The actual outcome of the Montel case was, then, the reunification of a baptized baby with her Jewish parents. But even if those who prepared the brief for Rome’s Università Israelitica in 1858 had known all the details, it would have done them little good. If the child had been returned to her parents, the Vatican could rightly argue, it had been despite the Holy See’s explicit instructions to the contrary. If there had been any slippage, it was the fault not of the Church but of the untrustworthy French.

Those who met with Pius IX to discuss the Mortara case were struck by how animated he became when the subject came up, and reported his lament that in the matter he was being vilified for doing what was right, for doing his sacred duty.
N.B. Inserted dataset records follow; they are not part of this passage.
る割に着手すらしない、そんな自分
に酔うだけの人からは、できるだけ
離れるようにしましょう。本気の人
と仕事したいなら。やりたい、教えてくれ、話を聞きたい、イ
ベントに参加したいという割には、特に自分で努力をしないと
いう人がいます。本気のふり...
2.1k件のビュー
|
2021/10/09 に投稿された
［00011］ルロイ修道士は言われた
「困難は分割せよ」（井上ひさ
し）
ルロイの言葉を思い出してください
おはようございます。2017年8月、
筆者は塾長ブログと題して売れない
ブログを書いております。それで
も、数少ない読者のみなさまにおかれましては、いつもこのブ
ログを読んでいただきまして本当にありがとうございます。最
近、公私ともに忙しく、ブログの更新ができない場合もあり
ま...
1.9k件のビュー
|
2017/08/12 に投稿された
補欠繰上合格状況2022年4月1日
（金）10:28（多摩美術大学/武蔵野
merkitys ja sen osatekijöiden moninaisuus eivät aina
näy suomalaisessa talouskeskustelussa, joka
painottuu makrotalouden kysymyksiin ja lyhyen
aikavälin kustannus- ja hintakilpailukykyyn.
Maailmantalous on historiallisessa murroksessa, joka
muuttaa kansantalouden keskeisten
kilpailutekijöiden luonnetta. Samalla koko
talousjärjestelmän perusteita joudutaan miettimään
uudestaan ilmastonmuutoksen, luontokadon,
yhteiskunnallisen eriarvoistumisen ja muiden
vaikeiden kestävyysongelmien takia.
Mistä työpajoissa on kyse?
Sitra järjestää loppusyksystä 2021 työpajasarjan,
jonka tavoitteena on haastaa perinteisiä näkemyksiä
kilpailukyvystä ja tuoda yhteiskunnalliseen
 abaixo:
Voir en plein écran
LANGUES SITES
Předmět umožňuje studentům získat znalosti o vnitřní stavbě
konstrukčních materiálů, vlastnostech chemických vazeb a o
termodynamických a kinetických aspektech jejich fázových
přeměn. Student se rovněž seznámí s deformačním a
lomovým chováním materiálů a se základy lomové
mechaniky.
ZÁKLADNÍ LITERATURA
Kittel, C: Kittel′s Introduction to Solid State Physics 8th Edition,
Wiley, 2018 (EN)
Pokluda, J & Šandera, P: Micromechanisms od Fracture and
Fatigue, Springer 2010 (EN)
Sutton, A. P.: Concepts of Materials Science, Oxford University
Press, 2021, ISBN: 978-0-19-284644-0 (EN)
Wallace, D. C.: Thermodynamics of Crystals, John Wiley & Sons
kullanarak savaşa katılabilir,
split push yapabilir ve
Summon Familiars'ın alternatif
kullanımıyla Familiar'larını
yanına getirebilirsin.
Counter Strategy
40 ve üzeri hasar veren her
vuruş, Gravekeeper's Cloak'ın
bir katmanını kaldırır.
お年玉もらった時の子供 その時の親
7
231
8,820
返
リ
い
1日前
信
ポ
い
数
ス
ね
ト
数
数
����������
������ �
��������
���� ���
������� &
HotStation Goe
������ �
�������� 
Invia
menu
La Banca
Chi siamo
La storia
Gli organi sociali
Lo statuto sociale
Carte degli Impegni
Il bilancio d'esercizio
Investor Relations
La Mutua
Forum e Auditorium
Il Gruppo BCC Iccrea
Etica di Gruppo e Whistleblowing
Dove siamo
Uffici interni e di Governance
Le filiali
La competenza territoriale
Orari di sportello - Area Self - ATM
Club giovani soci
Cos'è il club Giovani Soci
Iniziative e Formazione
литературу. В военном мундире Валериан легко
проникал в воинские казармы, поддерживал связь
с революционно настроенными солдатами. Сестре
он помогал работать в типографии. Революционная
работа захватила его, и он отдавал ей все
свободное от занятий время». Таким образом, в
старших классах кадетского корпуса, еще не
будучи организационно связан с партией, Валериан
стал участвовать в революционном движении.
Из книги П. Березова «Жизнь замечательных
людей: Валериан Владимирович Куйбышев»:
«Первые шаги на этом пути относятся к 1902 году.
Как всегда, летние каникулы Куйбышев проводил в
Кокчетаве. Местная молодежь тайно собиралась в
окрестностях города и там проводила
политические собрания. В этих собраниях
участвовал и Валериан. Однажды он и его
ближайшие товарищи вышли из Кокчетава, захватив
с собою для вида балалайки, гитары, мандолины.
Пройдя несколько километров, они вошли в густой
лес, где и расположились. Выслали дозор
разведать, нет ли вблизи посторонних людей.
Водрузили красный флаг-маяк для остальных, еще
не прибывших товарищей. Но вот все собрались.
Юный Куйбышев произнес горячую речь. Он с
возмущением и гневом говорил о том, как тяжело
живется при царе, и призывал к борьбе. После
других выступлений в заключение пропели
One of the stories that raced through political circles in Rome following the Duke de Gramont’s stormy audience with the Pope on the Mortara affair, described a pained pope pointing to the image of Jesus on a crucifix on the wall behind him and saying, “That one there will defend me.”
25
And to the ambassador from the kingdom of the Two Sicilies—an unlikely Mortara protester, since the kingdom had banished Jews entirely three centuries before—Pius IX is said to have replied, “I know what my duty is in the matter, and God willing, I will let them cut off my hand rather than be found wanting.”
26

The Pope was not above a conspiratorial view of the forces lined up against him. No organized opposition to papal rule was permitted in the Papal States, and so he had some grounds to worry about conspiracies, which from the time the Restoration began had plagued the papacy. Those opposed to the temporal power of the pope were not only branded agents of the devil but cast together in one large, godless cabal run by the Freemasons. A
Civiltà Cattolica
article illustrates the Pope’s thinking. The minister of a great power, the journal reported, had come to plead for Edgardo Mortara’s return to his parents “in the name of the needs of modern society.” “What you call modern society,” the Pope replied, “is simply Freemasonry.”
27

In this struggle between good and evil, Pius IX’s principled stand in opposing Edgardo’s release fed the adulatory cult that developed around him, a cult that would continue to grow despite—or perhaps because of—the many political reverses that the Pope and the Church suffered in the years ahead. A typical hagiographical biography, written by a Frenchman a decade after the Mortara affair, depicts an embattled leader, unbending in his commitment to the eternal truths of the Catholic faith, waging war against the devil’s forces. The Mortara case is cited in this context as one of the triumphal examples of the Pope’s commitment to principle over expediency: “To the strongest outbursts of evil against him, Pius IX never stopped showing an unshakable confidence in the promises of the divine Founder of the Church. One day he told Monsieur de Gramont, the French ambassador, pointing to the ivory crucifix on his work table, ‘I rely only on the One there.’ ” And the biographer continued: “During the affair of the young Mortara, he told a French priest: ‘Many men with good intentions but with little faith have written to console me. They tell me that I must be really frightened and terribly unhappy.’ Then, he adds, with a sweet smile [referring to himself in the third person]:
Ipse vero dormiebat
(Yet he slept well).” And his biographer concluded: “The Pope understood how his divine Master had been able to go peacefully to sleep in the middle of the storm that tossed the boat of the apostles.”